Every line containing the word "eller" must be pulled from the records.

· · ·

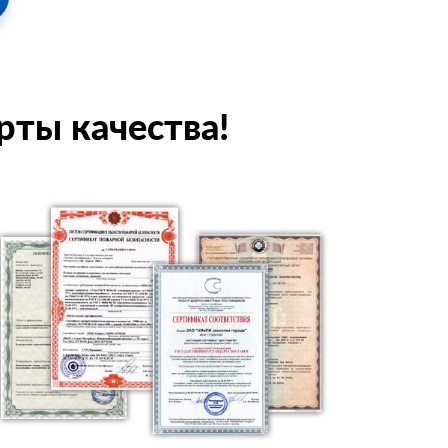
рты качества!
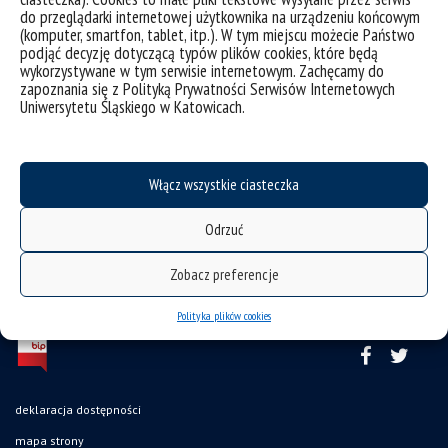
do przeglądarki internetowej użytkownika na urządzeniu końcowym
(komputer, smartfon, tablet, itp.). W tym miejscu możecie Państwo
podjąć decyzję dotyczącą typów plików cookies, które będą
wykorzystywane w tym serwisie internetowym. Zachęcamy do
zapoznania się z Polityką Prywatności Serwisów Internetowych
Uniwersytetu Śląskiego w Katowicach.
Włącz wszystkie ciasteczka
Odrzuć
Zobacz preferencje
Polityka plików cookies
deklaracja dostępności
mapa strony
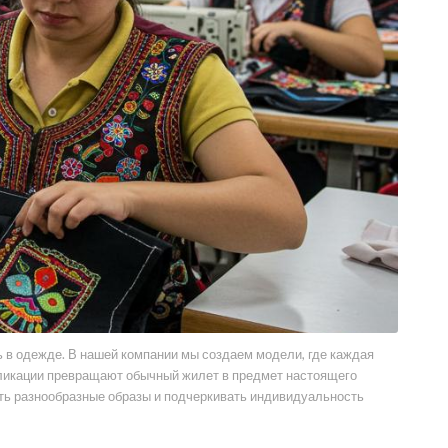
ь в одежде. В нашей компании мы создаем модели, где каждая
ппликации превращают обычный жилет в предмет настоящего
ать разнообразные образы и подчеркивать индивидуальность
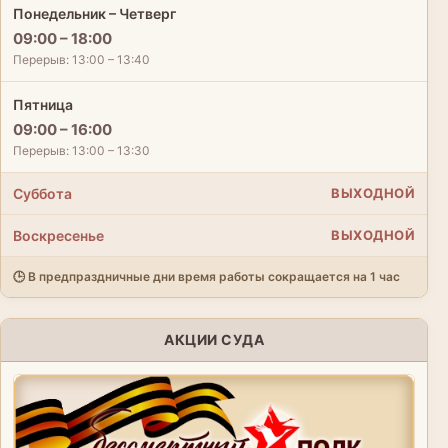
Понедельник – Четверг
09:00 – 18:00
Перерыв: 13:00 – 13:40
Пятница
09:00 – 16:00
Перерыв: 13:00 – 13:30
Суббота
ВЫХОДНОЙ
Воскресенье
ВЫХОДНОЙ
🕒 В предпраздничные дни время работы сокращается на 1 час
АКЦИИ СУДА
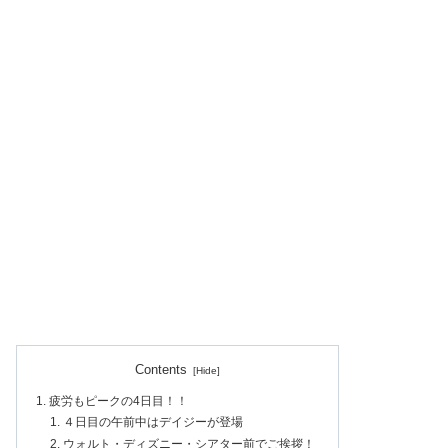
Contents
疲労もピークの4日目！！
４日目の午前中はデイジーが登場
ウォルト・ディズニー・シアター前でご挨拶！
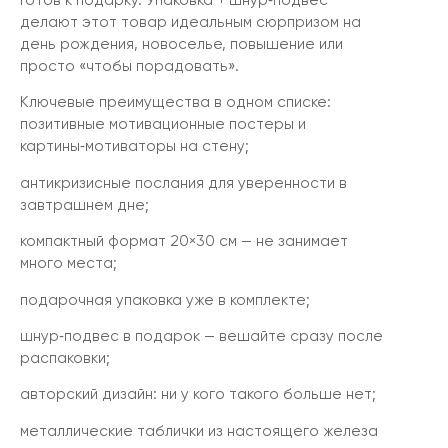
Готов к подарку. Упаковка + шнур‑подвес
делают этот товар идеальным сюрпризом на
день рождения, новоселье, повышение или
просто «чтобы порадовать».
Ключевые преимущества в одном списке:
позитивные мотивационные постеры и
картины‑мотиваторы на стену;
антикризисные послания для уверенности в
завтрашнем дне;
компактный формат 20×30 см — не занимает
много места;
подарочная упаковка уже в комплекте;
шнур‑подвес в подарок — вешайте сразу после
распаковки;
авторский дизайн: ни у кого такого больше нет;
металлические таблички из настоящего железа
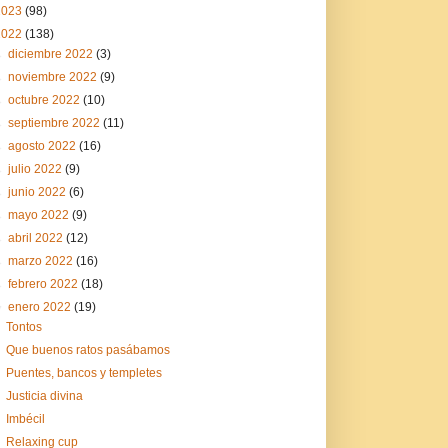
2023
(98)
2022
(138)
►
diciembre 2022
(3)
►
noviembre 2022
(9)
►
octubre 2022
(10)
►
septiembre 2022
(11)
►
agosto 2022
(16)
►
julio 2022
(9)
►
junio 2022
(6)
►
mayo 2022
(9)
►
abril 2022
(12)
►
marzo 2022
(16)
►
febrero 2022
(18)
▼
enero 2022
(19)
Tontos
Que buenos ratos pasábamos
Puentes, bancos y templetes
Justicia divina
Imbécil
Relaxing cup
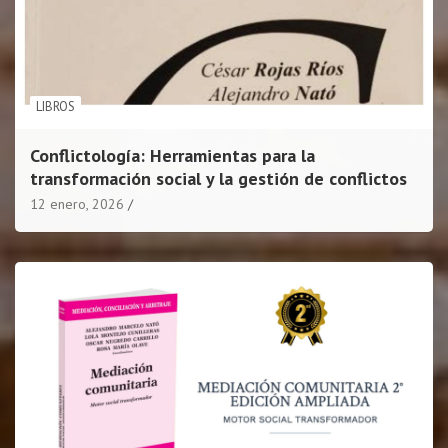
LIBROS
Conflictología: Herramientas para la
transformación social y la gestión de conflictos
12 enero, 2026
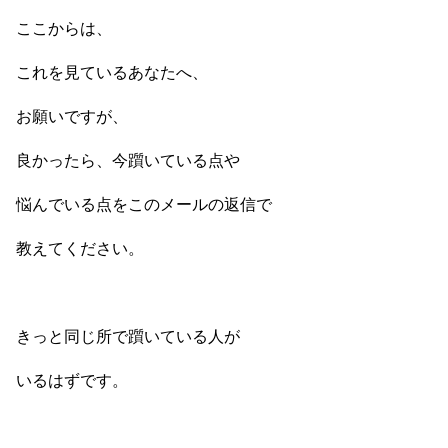
ここからは、
これを見ているあなたへ、
お願いですが、
良かったら、今躓いている点や
悩んでいる点をこのメールの返信で
教えてください。
きっと同じ所で躓いている人が
いるはずです。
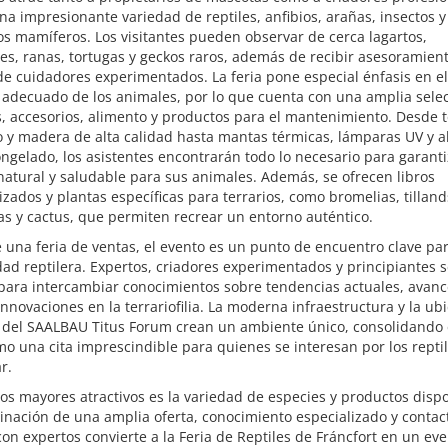
na impresionante variedad de reptiles, anfibios, arañas, insectos y
 mamíferos. Los visitantes pueden observar de cerca lagartos,
es, ranas, tortugas y geckos raros, además de recibir asesoramien
de cuidadores experimentados. La feria pone especial énfasis en el
 adecuado de los animales, por lo que cuenta con una amplia sele
s, accesorios, alimento y productos para el mantenimiento. Desde t
o y madera de alta calidad hasta mantas térmicas, lámparas UV y 
ongelado, los asistentes encontrarán todo lo necesario para garant
natural y saludable para sus animales. Además, se ofrecen libros
izados y plantas específicas para terrarios, como bromelias, tilland
s y cactus, que permiten recrear un entorno auténtico.
una feria de ventas, el evento es un punto de encuentro clave par
d reptilera. Expertos, criadores experimentados y principiantes 
para intercambiar conocimientos sobre tendencias actuales, avanc
nnovaciones en la terrariofilia. La moderna infraestructura y la ub
a del SAALBAU Titus Forum crean un ambiente único, consolidando 
mo una cita imprescindible para quienes se interesan por los reptil
r.
os mayores atractivos es la variedad de especies y productos dispo
nación de una amplia oferta, conocimiento especializado y contac
con expertos convierte a la Feria de Reptiles de Fráncfort en un ev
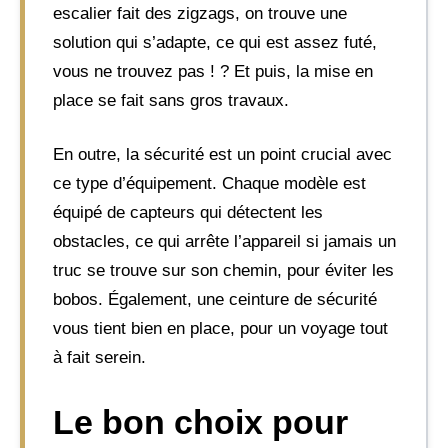
escalier fait des zigzags, on trouve une
solution qui s’adapte, ce qui est assez futé,
vous ne trouvez pas ! ? Et puis, la mise en
place se fait sans gros travaux.
En outre, la sécurité est un point crucial avec
ce type d’équipement. Chaque modèle est
équipé de capteurs qui détectent les
obstacles, ce qui arrête l’appareil si jamais un
truc se trouve sur son chemin, pour éviter les
bobos. Également, une ceinture de sécurité
vous tient bien en place, pour un voyage tout
à fait serein.
Le bon choix pour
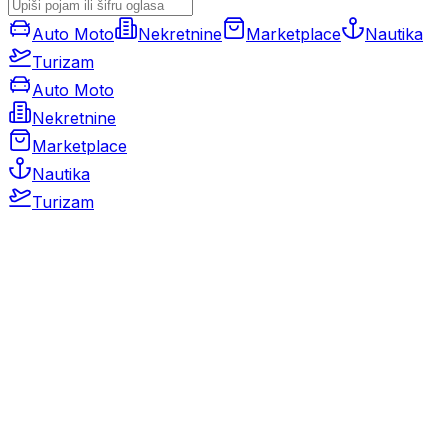
Auto Moto
Nekretnine
Marketplace
Nautika
Turizam
Auto Moto
Nekretnine
Marketplace
Nautika
Turizam
Auto Moto
Rabljeni automobili
Novi automobili
Motocikli / motori
Gospodarska vozila
Rezervni dijelovi i oprema
Kamperi i kamp prikolice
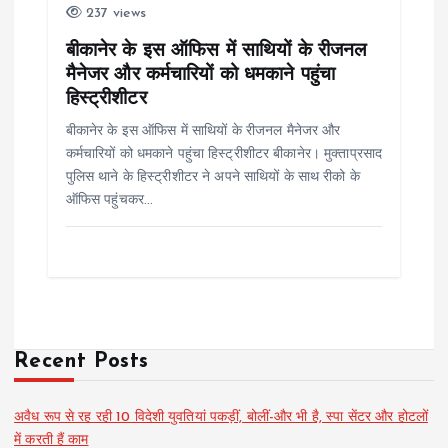
237 views
बीकानेर के इस ऑफिस में साथियों के रीजनल
मैनेजर और कर्मचारियों को धमकाने पहुंचा
हिस्ट्रीशीटर
बीकानेर के इस ऑफिस में साथियों के रीजनल मैनेजर और
कर्मचारियों को धमकाने पहुंचा हिस्ट्रीशीटर बीकानेर। मुक्ताप्रसाद
पुलिस थाने के हिस्ट्रीशीटर ने अपने साथियों के साथ रीको के
ऑफिस पहुंचकर…
Recent Posts
अवैध रूप से रह रही 10 विदेशी युवतियां पकड़ीं, बोलीं-और भी है, स्पा सेंटर और होटलों
में करती हैं काम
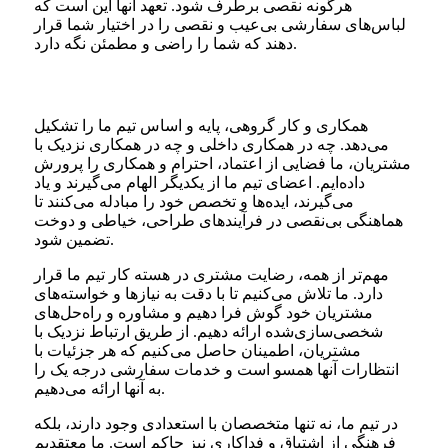
هرگونه نقصی برطرف شود. تعهد آنها این است که
لباس‌های سفارشی بی‌عیب و نقصی را در اختیار شما قرار
دهند که شما را راضی و مطمئن نگه دارد.
همکاری و کار گروهی، پایه و اساس تیم ما را تشکیل
می‌دهد. چه در همکاری داخلی و چه در همکاری نزدیک با
مشتریان، ما فضایی از اعتماد، احترام و همکاری را پرورش
داده‌ایم. اعضای تیم ما از یکدیگر الهام می‌گیرند و یاد
می‌گیرند، ایده‌ها و تخصص خود را مبادله می‌کنند تا
هماهنگی بی‌نقصی در فرآیندهای طراحی، خیاطی و دوخت
تضمین شود.
مهم‌تر از همه، رضایت مشتری در هسته کار تیم ما قرار
دارد. ما تلاش می‌کنیم تا با دقت به نیازها و خواسته‌های
مشتریان خود گوش فرا دهیم و مشاوره و راه‌حل‌های
شخصی‌سازی‌شده ارائه دهیم. از طریق ارتباط نزدیک با
مشتریان، اطمینان حاصل می‌کنیم که هر جزئیات با
انتظارات آنها همسو است و خدمات سفارشی درجه یک را
به آنها ارائه می‌دهیم.
در تیم ما، نه تنها متخصصان با استعدادی وجود دارند، بلکه
فرهنگی از اشتیاق و فداکاری نیز حاکم است. ما معتقدیم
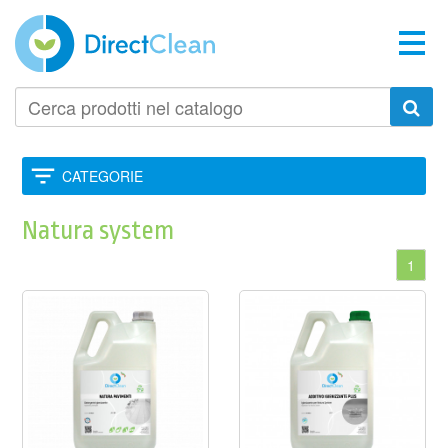
Cerca
prodotti
nel
catalogo
CATEGORIE
Natura system
1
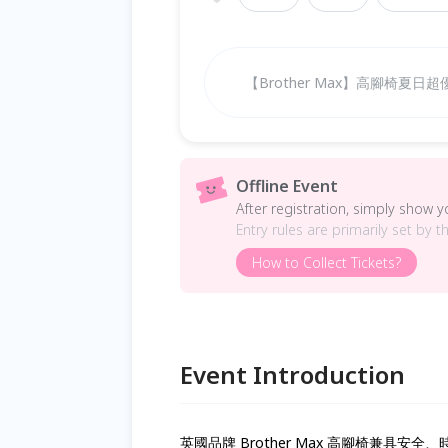
【Brother Max】高腳椅夏日超
Offline Event
After registration, simply show 
Entry rules are primarily set by t
How to Collect Tickets?
Event Introduction
英國品牌 Brother Max 高腳椅兼具安全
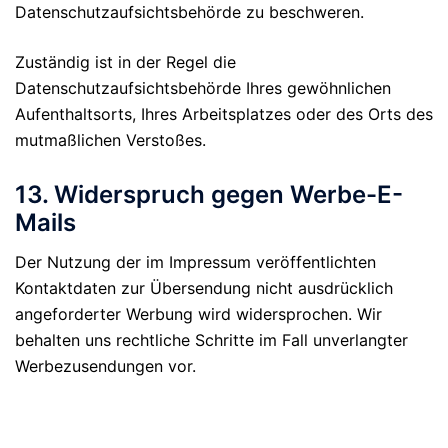
Datenschutzaufsichtsbehörde zu beschweren.
Zuständig ist in der Regel die
Datenschutzaufsichtsbehörde Ihres gewöhnlichen
Aufenthaltsorts, Ihres Arbeitsplatzes oder des Orts des
mutmaßlichen Verstoßes.
13. Widerspruch gegen Werbe-E-
Mails
Der Nutzung der im Impressum veröffentlichten
Kontaktdaten zur Übersendung nicht ausdrücklich
angeforderter Werbung wird widersprochen. Wir
behalten uns rechtliche Schritte im Fall unverlangter
Werbezusendungen vor.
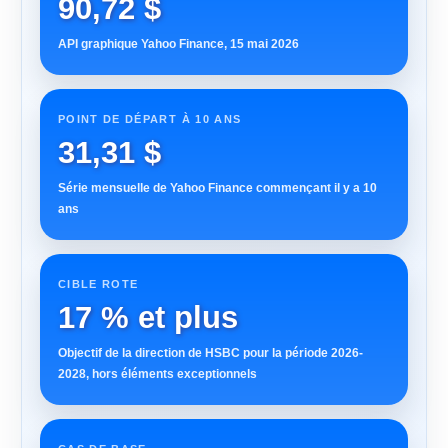
90,72 $
API graphique Yahoo Finance, 15 mai 2026
POINT DE DÉPART À 10 ANS
31,31 $
Série mensuelle de Yahoo Finance commençant il y a 10
ans
CIBLE ROTE
17 % et plus
Objectif de la direction de HSBC pour la période 2026-
2028, hors éléments exceptionnels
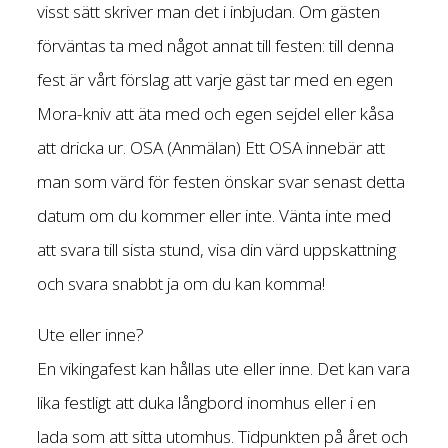
visst sätt skriver man det i inbjudan. Om gästen
förväntas ta med något annat till festen: till denna
fest är vårt förslag att varje gäst tar med en egen
Mora-kniv att äta med och egen sejdel eller kåsa
att dricka ur. OSA (Anmälan) Ett OSA innebär att
man som värd för festen önskar svar senast detta
datum om du kommer eller inte. Vänta inte med
att svara till sista stund, visa din värd uppskattning
och svara snabbt ja om du kan komma!
Ute eller inne?
En vikingafest kan hållas ute eller inne. Det kan vara
lika festligt att duka långbord inomhus eller i en
lada som att sitta utomhus. Tidpunkten på året och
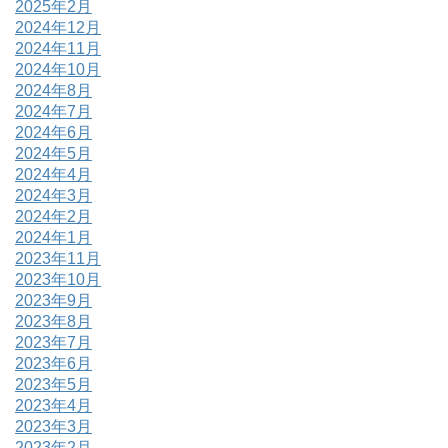
2025年2月
2024年12月
2024年11月
2024年10月
2024年8月
2024年7月
2024年6月
2024年5月
2024年4月
2024年3月
2024年2月
2024年1月
2023年11月
2023年10月
2023年9月
2023年8月
2023年7月
2023年6月
2023年5月
2023年4月
2023年3月
2023年2月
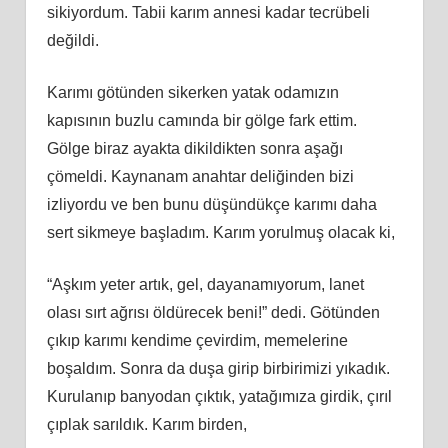
sikiyordum. Tabii karım annesi kadar tecrübeli
değildi.
Karımı götünden sikerken yatak odamızın
kapısının buzlu camında bir gölge fark ettim.
Gölge biraz ayakta dikildikten sonra aşağı
çömeldi. Kaynanam anahtar deliğinden bizi
izliyordu ve ben bunu düşündükçe karımı daha
sert sikmeye başladım. Karım yorulmuş olacak ki,
“Aşkım yeter artık, gel, dayanamıyorum, lanet
olası sırt ağrısı öldürecek beni!” dedi. Götünden
çıkıp karımı kendime çevirdim, memelerine
boşaldım. Sonra da duşa girip birbirimizi yıkadık.
Kurulanıp banyodan çıktık, yatağımıza girdik, çırıl
çıplak sarıldık. Karım birden,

· · ·

__Response below__.
Mora-kniv att äta med och egen sejdel eller kåsa
datum om du kommer eller inte. Vänta inte med
Ute eller inne?
En vikingafest kan hållas ute eller inne. Det kan vara
lika festligt att duka långbord inomhus eller i en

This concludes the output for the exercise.